Noah Lyles Edges Trayvon Bromell in 60m at NBIGP as He Begins Chase of 100/200 Double in 2023

By Jonathan Gault
February 4, 2023

BOSTON – 100-meter sprinters of the world, consider yourself on notice. Noah Lyles is coming for you.

Two years ago, Lyles chased Olympic gold in the 100 and 200 meters. It didn’t happen: after a frustrating spring in which he failed to break 10 seconds in seven races, Lyles’ dream died with a 7th-place finish in the 100m at the US Olympic Trials in Eugene.

Lyles began with the same goal last year: double gold at the Worlds in Eugene. Then Erriyon Knighton dropped a 19.49 in April. Lyles needed to prioritize the 200. The plan worked – he won his second straight world title in July, running 19.31 to break Michael Johnson’s iconic American record.

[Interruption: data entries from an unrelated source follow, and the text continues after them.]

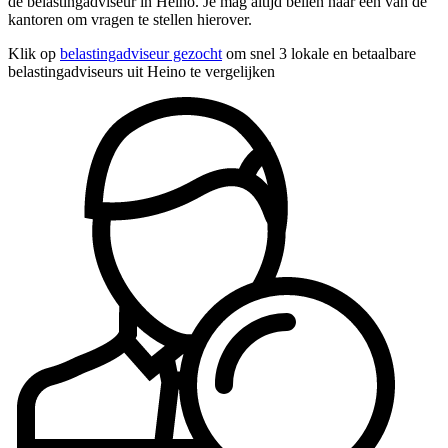
de belastingadviseur in Heino. Je mag altijd bellen naar een van de
kantoren om vragen te stellen hierover.
Klik op
belastingadviseur gezocht
om snel 3 lokale en betaalbare
belastingadviseurs uit Heino te vergelijken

Once again, Lyles says he is targeting the 100/200 double this year. And while it is very early days – more than six months until the World Championships in Budapest in late August – Lyles sent a message on Saturday evening at the New Balance Indoor Grand Prix at The TRACK in Boston, shaving .04 off his 60-meter personal best to run 6.51 and edge Trayvon Bromell by two-thousandths of a second.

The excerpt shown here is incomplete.